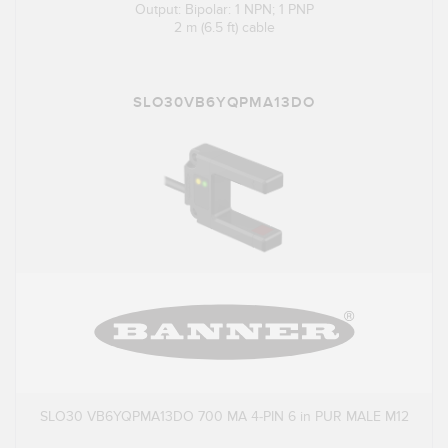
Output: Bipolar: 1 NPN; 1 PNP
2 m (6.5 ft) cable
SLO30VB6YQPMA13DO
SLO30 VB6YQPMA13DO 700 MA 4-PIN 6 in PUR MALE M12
= = = = =
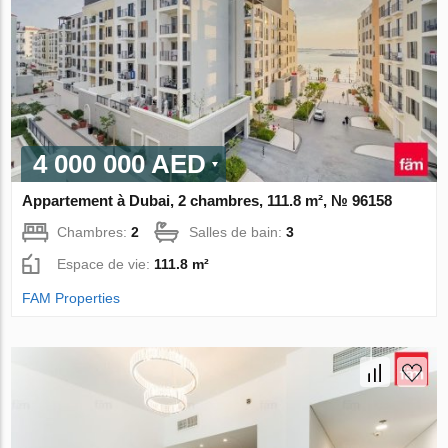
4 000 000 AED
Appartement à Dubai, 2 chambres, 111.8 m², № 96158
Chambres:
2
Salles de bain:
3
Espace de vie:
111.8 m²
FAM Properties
= = = = =
## [EXERCISE REQUIREMENTS]
An exact, complete copy of the lines above from the one with "Output: Bipolar: 1 NPN; 1 PNP" through the one with "SLO30 VB6YQPMA13DO 700" is the whole answer.

## [WRITTEN REPLY]
Output: Bipolar: 1 NPN; 1 PNP
2 m (6.5 ft) cable
SLO30VB6YQPMA13DO
SLO30 VB6YQPMA13DO 700 MA 4-PIN 6 in PUR MALE M12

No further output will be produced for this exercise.